#### WHAT IS REQUIRED
Beginning at the line that holds "Sushi House Roll", transcribe each line exactly through the end of the records, and leave any pictures out.

#### DATA PROVIDED

******

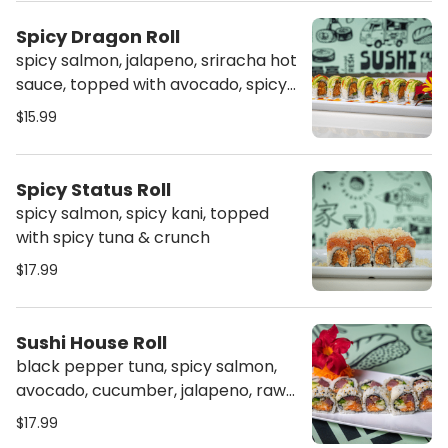
Spicy Dragon Roll
spicy salmon, jalapeno, sriracha hot
sauce, topped with avocado, spicy
mayo & sriracha
$15.99
Spicy Status Roll
spicy salmon, spicy kani, topped
with spicy tuna & crunch
$17.99
Sushi House Roll
black pepper tuna, spicy salmon,
avocado, cucumber, jalapeno, raw
onion, topped with sweet sauce &
$17.99
spicy mayo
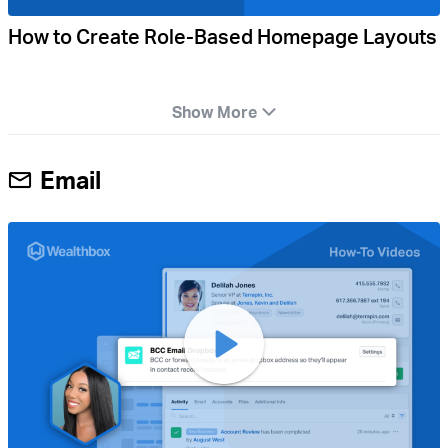
How to Create Role-Based Homepage Layouts
Show More
Email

******

#### ANSWER
Sushi House Roll
black pepper tuna, spicy salmon,
avocado, cucumber, jalapeno, raw
onion, topped with sweet sauce &
$17.99
spicy mayo
How to Create Role-Based Homepage Layouts
Show More
Email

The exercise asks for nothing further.